Ce 29 janvier, le prélat s’exprimait à Notre-Dame de Paris, aux côtés d’autres religieux, d’Irak, du Pakistan, ou encore du Soudan, venus partager les difficultés qu’ils rencontrent pour vivre leur foi librement, dans le cadre de conférences qui se tiendront dans toute la France. Il était invité par la fondation Aide à l’Eglise en détresse, qui vise à protéger les Chrétiens persécutés dans le monde.
«J’ai connu une autre France, qui défendait les valeurs de liberté, d’humanité, de laïcité»
Au cours de son témoignage, l’archevêque de la ville syrienne d’Alep s’en est notamment pris au rôle de la France dans le conflit, qu’il a vivement critiqué. «J’aime la France, c’est elle qui m’a éduqué», a-t-il déclaré avant de poursuivre : «Mais j'ai connu une autre France, une France qui défendait les valeurs de liberté, d'humanité, de laïcité et de respect. Pourquoi agit-elle aujourd'hui par intérêt politique ou financier ?»
Refuser de discuter avec Bachar el-Assad ? Une erreur
Interviewé par la chaîne française BFMTV au cours de son passage, l’archevêque a reconnu que la France et d’autres pays avaient trop tardé à impliquer Bachar el-Assad dans le processus de négociation syrien.
Il a estimé que, malgré ses réserves envers le gouvernement syrien, ce dernier permettait au moins d’avoir «un Etat laïc, un Etat pluraliste, un Etat où on peut avoir une citoyenneté égale» pour tous.
Au cours de son intervention dans l’église parisienne, le prélat a développé une pensée similaire, expliquant qu’«à choisir, je préfère encore le régime actuel, plutôt que les fondamentalistes qui le combattent» et qu’«il y va de notre avenir en Syrie, comme de l'avenir de toutes les minorités de la région».
Dans un entretien au journal français Le Point, il a indiqué souhaiter «une réconciliation, que l’on trouve des points de rencontre afin de bâtir l’avenir». «Je ne suis pas proche du pouvoir en place, mais je crains que la désintégration et la chute de ce régime ne provoquent une guerre civile. Les institutions, l'armée, le ministère de l'Intérieur, les tribunaux constituent une protection pour la population», a-t-il conclu.

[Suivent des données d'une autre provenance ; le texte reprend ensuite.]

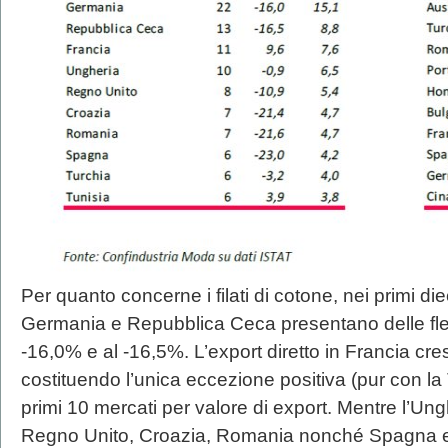
Per quanto concerne i filati di cotone, nei primi diec
Germania e Repubblica Ceca presentano delle fles
-16,0% e al -16,5%. L’export diretto in Francia cr
costituendo l’unica eccezione positiva (pur con la
primi 10 mercati per valore di export. Mentre l’Ungh
Regno Unito, Croazia, Romania nonché Spagna e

Une couverture médiatique manipulée
Jean-Clément Jeanbart a également tenu à souligner le rôle des médias occidentaux, dont il estime que la couverture du conflit syrien est biaisée par certaines sources donnant une vision partiale de la guerre en Syrie. «L’Observatoire syrien des droits de l’homme diffuse une information favorable à ceux que vous appelez les rebelles. Al-Jazeera, par l’origine [qatarie] de ses financements, donne également une information systématiquement à charge contre le régime».
L’incitation à l’immigration serait une «déportation»
Evoquant l’exode en masse des Chrétiens, et plus généralement de la population de Syrie, qui fuit le pays en guerre, Monseigneur Jeanbart a expliqué, dans une interview pour Radio Notre Dame, qui couvre l’événement : «Nous avons vu non seulement des gens partir, mais aussi des pays offrir le transport par avion gratuit, donner des visas à peine demandés... Tout à coup, on les emmène, on prend les quelques forces humaines restantes... C'est comme si c'était une déportation».
Un complot pour justifier une intervention occidentale en Syrie ?
Evoquant le fait que des centaines de milliers de personnes «se déplacent comme ça, sous les yeux de la Turquie qui avait les moyens de les empêcher de passer», le prélat affirme être «de plus en plus persuadé qu'il y avait un complot pour justifier une intervention militaire musclée en Syrie. Un complot des Etats-Unis, de l'Europe, de l'OTAN».
«Aidez-nous à rester chez nous»
Alors que la Syrie entrera, en mars prochain, dans une sixième année consécutive de guerre, le conflit a coûté la vie à environ 250 000 personnes, et en a fait déplacer des millions d’autres. Dans ce contexte, l’archevêque d’Alep lance un appel à la France : «Vous nous voulez du bien? Alors aidez-nous à rester chez nous».